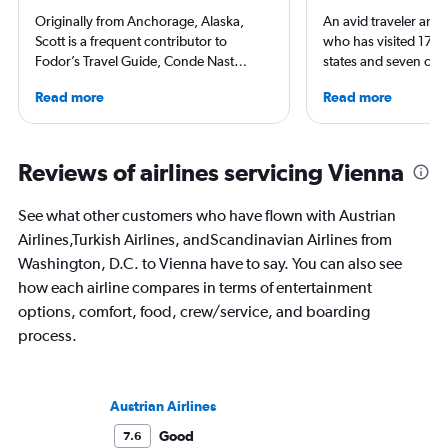
Originally from Anchorage, Alaska,
An avid traveler and 
Scott is a frequent contributor to
who has visited 173 c
Fodor’s Travel Guide, Conde Nast
states and seven con
Traveler, TravelAge West, and
Qubein flies nearly 
Read more
Read more
TravelPulse. He holds a Bachelor of
year. As a North Car
Science in Organizational Management
freelance journalist f
from Alaska Pacific University and a
including Conde Nast
Master of Science in Airline
USA Today and Blo
Reviews of airlines servicing Vienna
Management from Embry-Riddle
others, he explores th
Aeronautical University, and has
aviation, hospitality,
See what other customers who have flown with Austrian
worked in the airline and hotel
business.
Airlines,Turkish Airlines, andScandinavian Airlines from
industries and as a travel consultant.
Washington, D.C. to Vienna have to say. You can also see
how each airline compares in terms of entertainment
options, comfort, food, crew/service, and boarding
process.
Austrian Airlines
Good
7.6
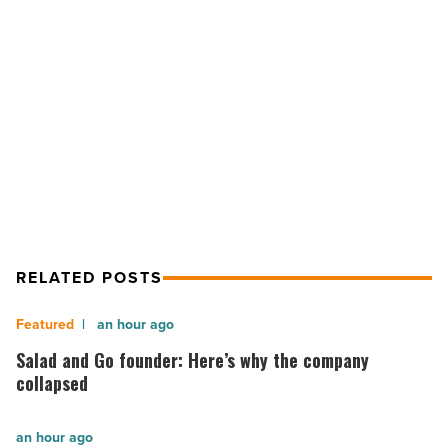
selling
their
properties
NEXT POST
fast
-
4 reasons small landlords are selling
Read
their properties fast
Article
RELATED POSTS
Salad
an hour ago
and
Salad and Go founder: Here’s why the company
Go
collapsed
founder:
Here’s
The
an hour ago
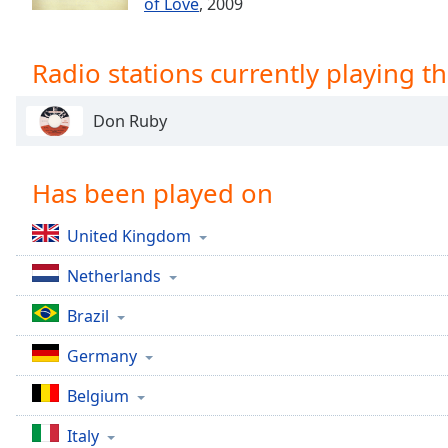
of Love
, 2009
Chapters
Chapters
Radio stations currently playing th
Descriptions
descriptions
Don Ruby
off
,
selected
Has been played on
Captions
United Kingdom
captions
settings
,
Netherlands
opens
captions
Brazil
settings
dialog
Germany
captions
off
,
Belgium
selected
Italy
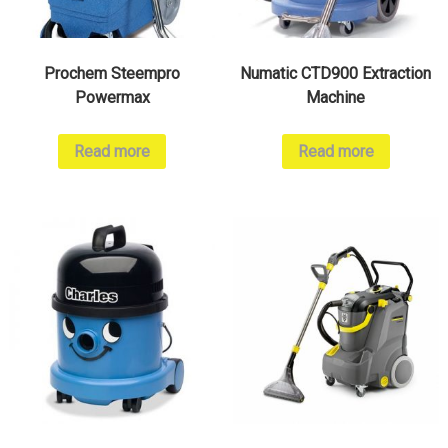
Prochem Steempro
Numatic CTD900 Extraction
Powermax
Machine
Read more
Read more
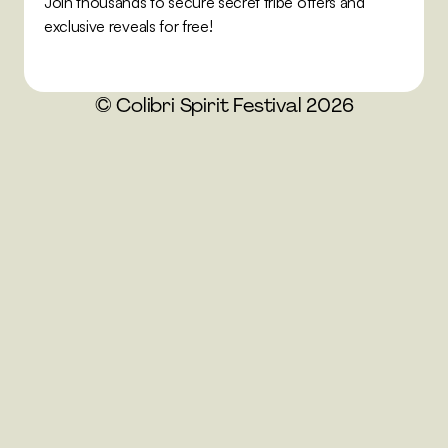
Join thousands to secure secret tribe offers and 
exclusive reveals for free!
© Colibri Spirit Festival 2026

──────────────────────────────

TRY IT
Starting at the line that has "Science in Organizational Management" in the records above, restate word for word every line until the one that has "industries and as a travel consultant.", and include that one as well.

EXERCISE RESULT
Science in Organizational Management
freelance journalist f
from Alaska Pacific University and a
including Conde Nast
Master of Science in Airline
USA Today and Blo
Reviews of airlines servicing Vienna
Management from Embry-Riddle
others, he explores th
Aeronautical University, and has
aviation, hospitality,
See what other customers who have flown with Austrian
worked in the airline and hotel
business.
Airlines,Turkish Airlines, andScandinavian Airlines from
industries and as a travel consultant.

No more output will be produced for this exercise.